Task brief: Within the lines below, find those that hold the string "światła" and copy each one.

═════ Supplied data ═════

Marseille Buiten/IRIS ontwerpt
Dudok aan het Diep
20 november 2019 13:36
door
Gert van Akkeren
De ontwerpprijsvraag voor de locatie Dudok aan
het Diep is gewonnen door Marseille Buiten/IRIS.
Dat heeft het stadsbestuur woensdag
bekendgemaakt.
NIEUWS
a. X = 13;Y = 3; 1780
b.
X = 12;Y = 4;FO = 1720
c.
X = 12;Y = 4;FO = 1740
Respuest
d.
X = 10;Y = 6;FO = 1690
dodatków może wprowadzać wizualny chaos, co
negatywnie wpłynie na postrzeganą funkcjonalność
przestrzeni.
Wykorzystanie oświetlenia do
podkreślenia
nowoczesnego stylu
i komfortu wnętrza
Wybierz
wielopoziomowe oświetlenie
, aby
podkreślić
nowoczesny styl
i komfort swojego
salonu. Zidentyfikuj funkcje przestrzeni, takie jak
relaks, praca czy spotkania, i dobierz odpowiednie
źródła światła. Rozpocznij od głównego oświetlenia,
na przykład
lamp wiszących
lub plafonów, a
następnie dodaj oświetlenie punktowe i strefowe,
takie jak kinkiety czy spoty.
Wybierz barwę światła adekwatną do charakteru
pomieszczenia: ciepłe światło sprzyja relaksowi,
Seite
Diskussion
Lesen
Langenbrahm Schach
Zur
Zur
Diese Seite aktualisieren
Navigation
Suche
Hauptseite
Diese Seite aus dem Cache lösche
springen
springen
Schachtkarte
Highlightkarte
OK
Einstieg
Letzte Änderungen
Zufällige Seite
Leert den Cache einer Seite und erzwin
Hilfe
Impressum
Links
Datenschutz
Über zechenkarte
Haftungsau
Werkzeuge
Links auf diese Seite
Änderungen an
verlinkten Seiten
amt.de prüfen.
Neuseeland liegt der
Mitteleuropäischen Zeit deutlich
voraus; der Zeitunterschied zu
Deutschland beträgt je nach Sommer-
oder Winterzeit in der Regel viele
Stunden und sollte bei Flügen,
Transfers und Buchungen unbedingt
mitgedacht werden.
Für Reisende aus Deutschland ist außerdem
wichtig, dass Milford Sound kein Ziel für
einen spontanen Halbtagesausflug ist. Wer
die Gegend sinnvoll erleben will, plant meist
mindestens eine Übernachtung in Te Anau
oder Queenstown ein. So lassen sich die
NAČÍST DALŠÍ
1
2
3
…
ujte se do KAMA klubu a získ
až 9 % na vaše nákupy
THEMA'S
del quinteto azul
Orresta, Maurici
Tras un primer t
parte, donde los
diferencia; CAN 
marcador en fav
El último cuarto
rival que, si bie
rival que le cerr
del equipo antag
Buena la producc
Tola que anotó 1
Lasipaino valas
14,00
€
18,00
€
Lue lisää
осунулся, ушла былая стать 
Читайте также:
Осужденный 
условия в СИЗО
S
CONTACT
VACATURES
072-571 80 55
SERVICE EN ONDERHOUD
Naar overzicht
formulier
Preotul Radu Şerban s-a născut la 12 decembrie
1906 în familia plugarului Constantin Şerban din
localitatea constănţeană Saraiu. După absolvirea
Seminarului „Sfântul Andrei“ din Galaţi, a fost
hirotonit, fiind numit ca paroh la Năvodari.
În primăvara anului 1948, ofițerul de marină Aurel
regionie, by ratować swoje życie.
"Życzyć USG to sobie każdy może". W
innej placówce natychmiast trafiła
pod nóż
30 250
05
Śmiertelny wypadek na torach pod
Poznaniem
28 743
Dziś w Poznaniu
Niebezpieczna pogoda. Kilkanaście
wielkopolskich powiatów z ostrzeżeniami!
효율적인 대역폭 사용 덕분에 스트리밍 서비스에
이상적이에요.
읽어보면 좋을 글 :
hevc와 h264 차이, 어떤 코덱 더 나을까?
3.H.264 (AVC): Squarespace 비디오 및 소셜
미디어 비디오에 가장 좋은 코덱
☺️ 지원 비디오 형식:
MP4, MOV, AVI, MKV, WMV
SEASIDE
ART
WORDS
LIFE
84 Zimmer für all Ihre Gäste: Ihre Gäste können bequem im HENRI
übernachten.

═════

Task response:
źródła światła. Rozpocznij od głównego oświetlenia,
Wybierz barwę światła adekwatną do charakteru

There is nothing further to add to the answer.